Irish (UK) general election, 1841

In 1837, the Irish Repeal Association had made the decision to align with the Whig Party when running candidates for election. By the time of the next election in 1841, this policy was reversed. This election saw the Association suffering huge losses. Already hindered by a sharp decrease in funds, Daniel O'Connell's party returned just 18 MPs, compared to the Whigs' 47 and the Conservatives' 40. O'Connell himself lost his Dublin City seat to a Conservative candidate.

The Conservatives themselves maintained their large support bases in Ulster, Sligo and Carlow, with the rest o Ireland divided between the Whigs and the Repealers.

Seats won by the parties, 1841. Click to enlarge.
While the Conservatives came second in Ireland, they emerged as the largest party in the UK as a whole and Sir Robert Peel became the new Prime Minister. The Tories' celebrations would be short, however. Disagreements within the party, both in Britain and between the British and Irish Conservative MPs, would eventually see the party suffer a split in time for the next general election.

Against this political backdrop, Ireland was suffering from the beginning of what was to become known as the Great Famine. A potato blight, thought to be carried over from America, was infecting potato crops across the island, rendering the crops inedible and leaving the vast majority of Irish tenants and labourers without food. In response to the Famine, Peel moved to abolish the Corn Laws which protected Britain's corn exports, and directed the importation of £100,000 worth of Indian corn to Ireland.
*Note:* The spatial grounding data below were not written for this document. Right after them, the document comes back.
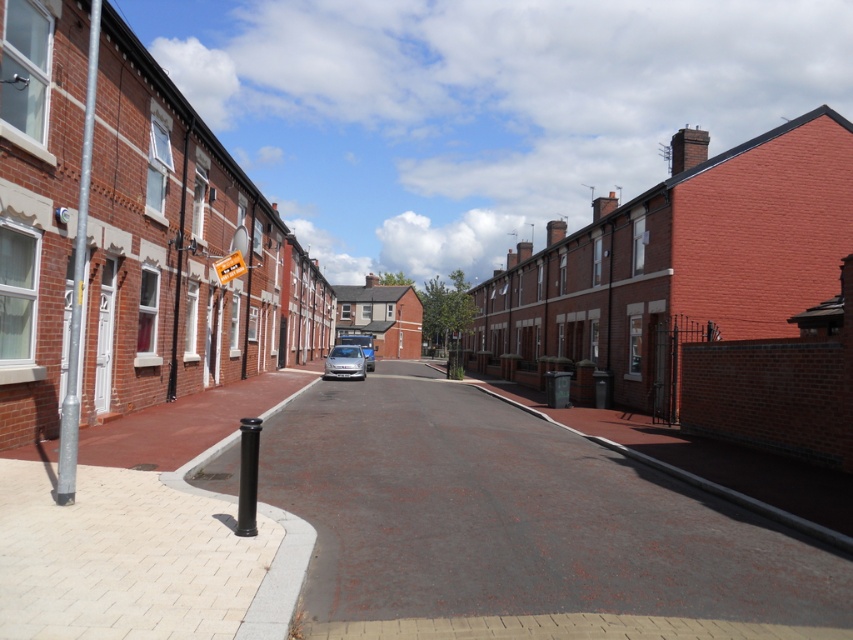 You are standing on the sidewalk and want to place a small potted plant between the smooth asphalt road at center and the yellow plastic street sign at center. According to the scene, which object should the plant be placed closer to?

The smooth asphalt road at center is closer to the viewer than the yellow plastic street sign at center, so the plant should be placed closer to the smooth asphalt road at center.

You are standing on the residential street and want to determine which of the two points, point (349, 368) or point (228, 278), is closer to you. Based on the scene description, which point is nearer?

Point (228, 278) is closer to you because it is less further to the camera than point (349, 368) according to the description.

You are a delivery driver who needs to park your 5.5 meter long truck between the satin silver car at center and the yellow plastic street sign at center. Is there enough space between them for your truck?

The satin silver car at center is 12.26 meters away from the yellow plastic street sign at center. Since your truck is only 5.5 meters long, there is sufficient space between the satin silver car at center and the yellow plastic street sign at center to park your truck.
This action did help to reduce the impact of the famine to some extent, although the amount of corn was only enough to feed one million people on an island of over eight million. Peel also moved to set up public works schemes which would allow poor people to earn money by working on roads and piers.

Peel's policies were unpopular amongst many of his Westminster colleagues, even within the Conservative Party. Upon the defeat of a bill of his in the House of Commons in 1846, Peel resigned as Prime Minister and was replaced by Lord John Russell of the Whigs. A new general election would follow the next year, and the Conservatives would split as Peel would lead his own supporters against his old party.

In Ireland, the blight worsened and the Great Famine occurred from 1845 until the early 1850s. The Famine would have a tremendous psychological impact on the people of Ireland, with millions of people either dead or having emigrated to Britain and America. Although O'Connell's Repeal Association was soon to fail, new nationalist movements would replace it, and a new momentum would surround them, until the aspirations of the dominant Irish presence in Westminster had long abandoned the mere repeal of the Act of Union and instead turned towards the notion of an independent Irish republic.